Music festivals and other music events bring crowds that can sometimes consist of tens of thousands of people. Organizing events as big as this requires a massive amount of planning and logistics. Many festivals have guides on their websites about how to optimize your experience. However, many of these guides do not give information about issues like consent and advice on how to successfully report harassment or assault.

In an article about the 2016 Ultra Music Festival in Miami, Florida, Ryan Pfeffer of the Miami New Times wrote, “If there were half as much literature and signage about sexual assault as there was about 7-Up at Ultra, it won’t solve the problem outright, but it just might help start a much-needed conversation, one that will pay off in the future.”

While there is often a general air of positivity and friendliness at festivals, it is important to not turn a blind eye to the reality of sexual harassment. In a 2013 UK survey about music festivals, one person responded, “I think there definitely is an idyllic view of festivals … But in reality, they’re just like society downsized — there are going to be the same pockets of people who are okay with doing harm to others.”

Music festivals and live music shows are often advertised as an escape from everyday anxieties. People may see locations like a festival grounds or a concert arena as an anonymous place where “normal rules” about respecting other people’s boundaries don’t count. The chances of keeping in touch with the strangers you encounter in a mosh pit are relatively slim. People may not feel the same sense of responsibility that they might in a different space.

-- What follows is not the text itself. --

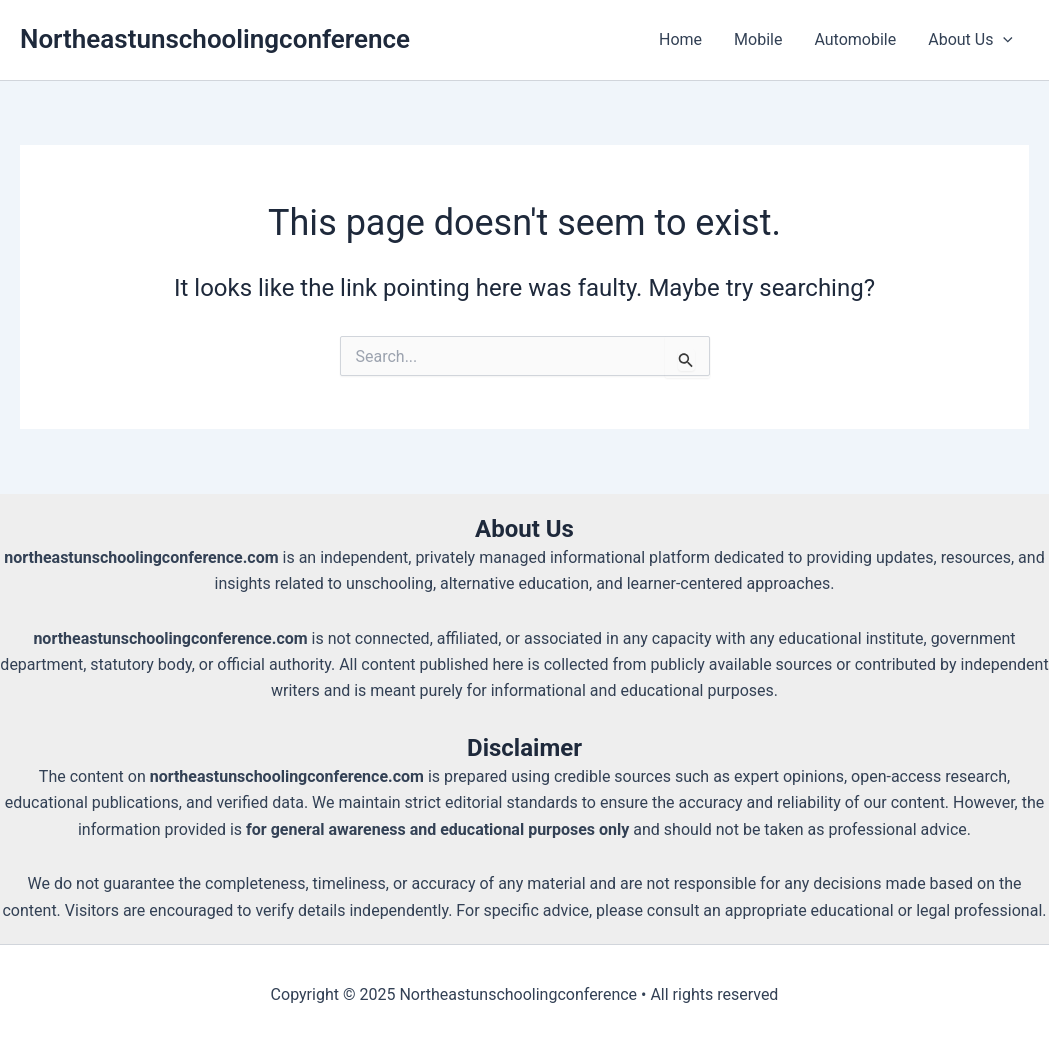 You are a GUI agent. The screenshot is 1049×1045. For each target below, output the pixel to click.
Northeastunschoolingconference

“Once [women] enter into a fest or a party, it’s like she signed off whatever happens,” said Kelly Oliver, a professor of philosophy at Vanderbilt University. “If she’s dancing, it’s an invitation.”

I have often noticed men unapologetically staring lewdly at me or even approaching me when I am dancing with my friends at shows. Sometimes they seem confused that I have no interest in their advances, even if we have not made eye contact. While I’ve been lucky that they have not forced themselves onto me, other people are not as fortunate.

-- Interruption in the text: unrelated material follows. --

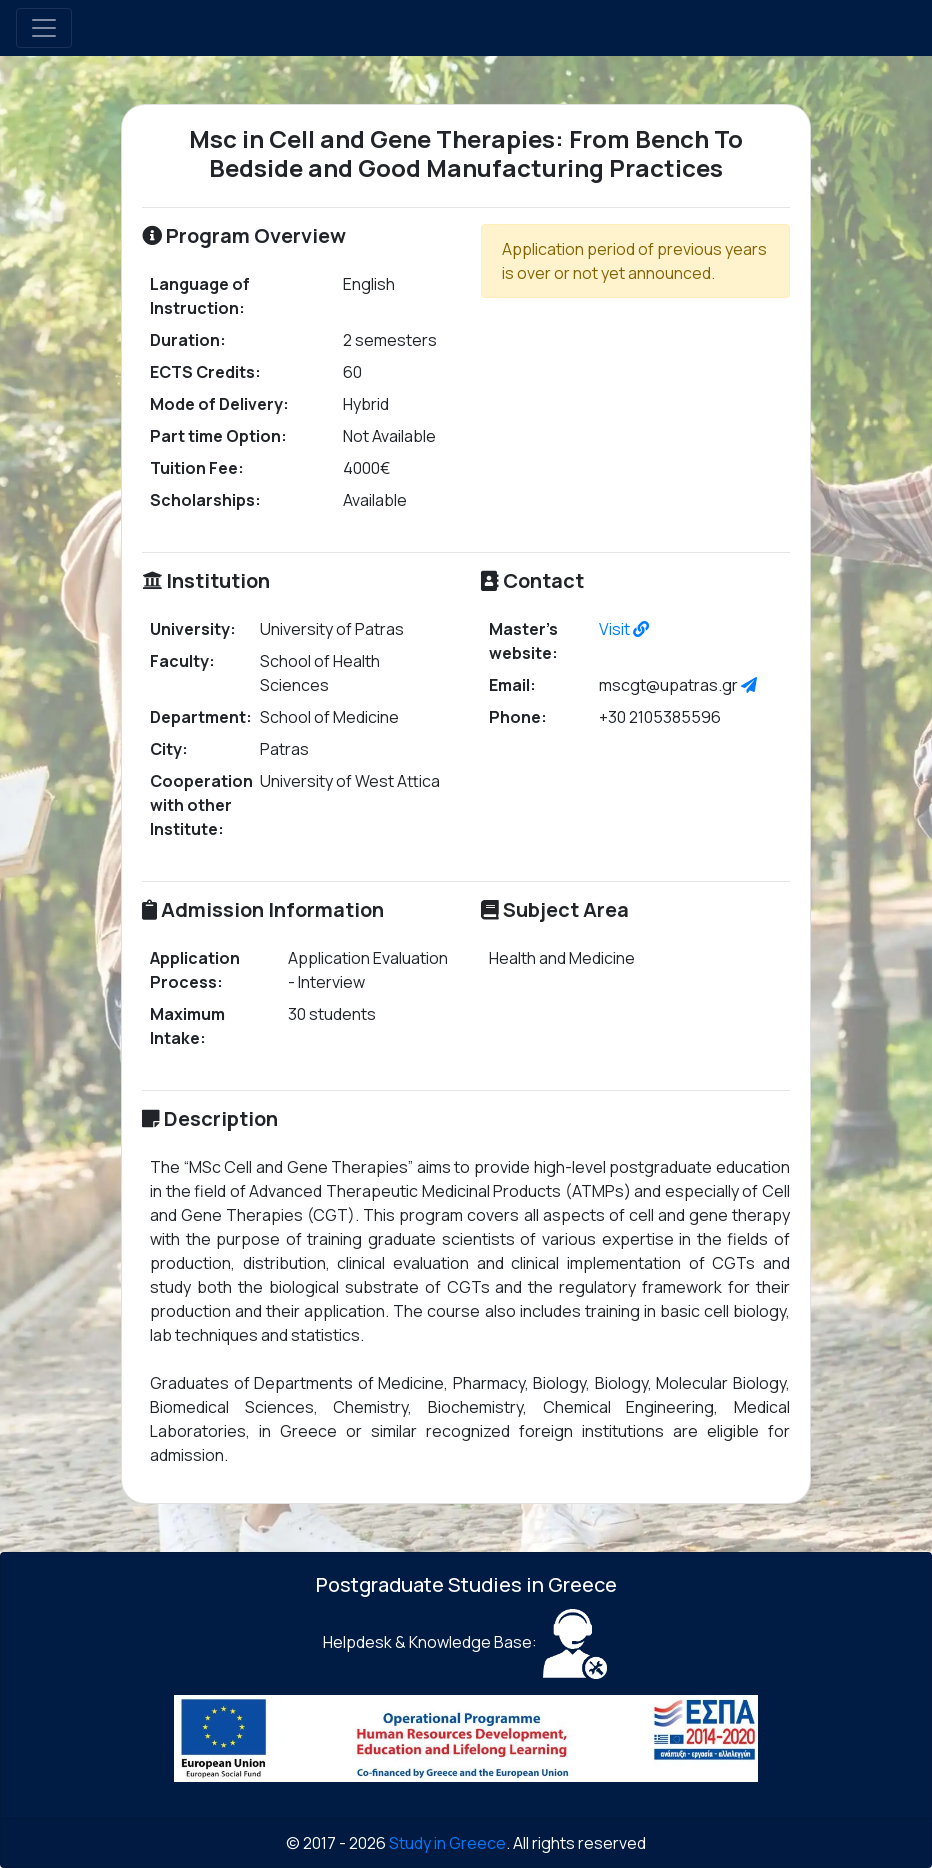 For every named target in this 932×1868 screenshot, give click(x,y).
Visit (624, 629)
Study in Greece (447, 1843)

The organizers of the Bråvalla Festival in Östergötland, Sweden, announced that the 2018 festival would be canceled after four rapes and 23 sexual assaults were reported at the 2017 festival.

An article written by two criminology lecturers at the University of New South Wales offered tips for festival organizers. These tips included enforcing a zero-tolerance policy against assault and harassment with specific punishments for perpetrators, training everyone working at the festival to appropriately identify and respond to sexual violence and harassment and encouraging artists performing at festivals to take a concrete stand against sexual violence. They also highlighted the importance of providing clear avenues for patrons to report incidents of sexual violence.

Music festivals are expensive and everyone who attends them deserves to have a wonderful time without being worried about potential harassment or assault. I owe music festivals and concerts for some of the best experiences of my life. But it is imperative that efforts are made to make these environments harassment-free.

Annick Tabb is a sophomore double-majoring in English and political science.